Não precisa ser a primeira preocupação do escritor ao se sentar diante do suporte físico ou etéreo em que gravará suas palavras, mas em algum momento do processo é recomendável que ele tenha em mente a questão do texto que se fagocita contra o texto que se degusta aos poucos, em fatias finas, como um carpaccio. A oposição estabelecida por Andrônico de Rodes, o primeiro editor de Aristóteles, e ampliada por diversos pensadores, dos quais Montaigne não será um dos menos ilustres, vive desde o Modernismo uma crise de cognição. Hoje, quando se refere à questão do texto que se fagocita contra o texto que se degusta aos poucos, em fatias finas, como um carpaccio, o crítico erudito tende a pensá-los como dois países autônomos. Talvez influenciado pela famosa oposição entre intelecto ativo e intelecto passivo proposta pelo Estagirita que Andrônico seguia, imagina cada um desses territórios entregue a seus próprios habitantes, com autores de livros para fagocitar atendendo à demanda de leitores fagocitadores, e produtores de carpaccio à dos apreciadores de fatias finas. Equilíbrio que não deixa de ser precário, como atestam as guerras diplomáticas entre as nações antípodas, mas é, de todo modo, reconfortante. Se retomarmos o fragmento original, porém, veremos que alguma coisa se perdeu desde a intuição fulgurante do obscuro peripatético: “Histórias comidas com vagar alimentam o intelecto, histórias engolidas de uma vez alimentam a alma”. Ora, o que se perdeu é algo que, ao lançar na arena uma oposição de outro nível epistemológico e moral, descola o humilde Andrônico do campo aristotélico da moderação: o fato bastante óbvio de que o bom leitor (fiquemos em bom, para não invocar um ideal platônico) precisa nutrir tanto cabeça quanto alma, e portanto não se satisfará com uma coisa só. É provável que se torne então um leitor voraz e eclético, do tipo que intercala livros para fagocitar com livros para degustar aos poucos, em fatias finas, como um carpaccio. Mas também pode ser que, não contente com tal arranjo, passe a procurar escritores que revezem como ele os dois estilos, brincando de gangorra com carpaccios e fagocitoses, numa alternância que será o motor da própria escrita, às vezes com bruscas inversões dentro da mesma frase ou, pensando bem, da mesma palavra. O leitor verá que esses escritores não são fáceis de encontrar, mas procurá-los é preciso. O que você tem a fazer é lutar com todas as forças para ser um deles.

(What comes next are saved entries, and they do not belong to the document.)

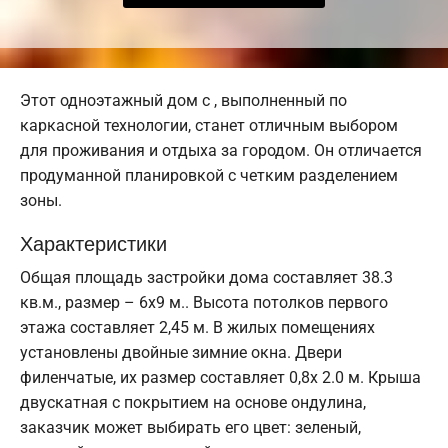
Этот одноэтажный дом с , выполненный по
каркасной технологии, станет отличным выбором
для проживания и отдыха за городом. Он отличается
продуманной планировкой с четким разделением
зоны.
Характеристики
Общая площадь застройки дома составляет 38.3
кв.м., размер – 6х9 м.. Высота потолков первого
этажа составляет 2,45 м. В жилых помещениях
установлены двойные зимние окна. Двери
филенчатые, их размер составляет 0,8x 2.0 м. Крыша
двускатная с покрытием на основе ондулина,
заказчик может выбирать его цвет: зеленый,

Conselhos literários fundamentais (VI)

Não tenha preguiça de reescrever. O escritor que não reescreve o que acabou de escrever, mesmo que por pura mania, mesmo que para deixar o texto indiscutivelmente pior, não merece ser chamado de escritor. Será, no máximo, um excretor a sujar de palavras fisiológicas em estado bruto um mundo que não precisa de sua contribuição para se assemelhar a um aterro sanitário de símbolos. Se escrever dez linhas, reescreva-as dez vezes em dez horas, e mais dez vezes a cada dez horas dos dez dias seguintes: corte, amplie, pregue, serre, lixe, solde, cole, mude tempos verbais e a ordem dos parágrafos, exercite a sinonímia e a intolerância. (Este conselho, por exemplo, foi reescrito ao longo de nove meses de trabalho diário. Em sua primeira versão, dizia: nunca reescreva o que acabou de escrever.) E caso ocorra a circunstância nada improvável de retornar nesse processo de edição a um texto muito semelhante ao original, ou mesmo idêntico a ele, saiba que a sensação de tempo perdido será uma ilusão e que o fruto da reescritura, como o Quixote de Pierre Menard, terá por trás das mesmas palavras uma densidade incomparavelmente superior. Claro que também é preciso reconhecer o momento de parar de reescrever, aquele ponto a partir do qual, como nas cirurgias plásticas em série, qualquer nova mexida só pode resultar em desastre, mas isso não é tão difícil: ele costuma vir acompanhado do impulso de golpear repetidamente o cristal líquido com o teclado para ver qual quebra primeiro.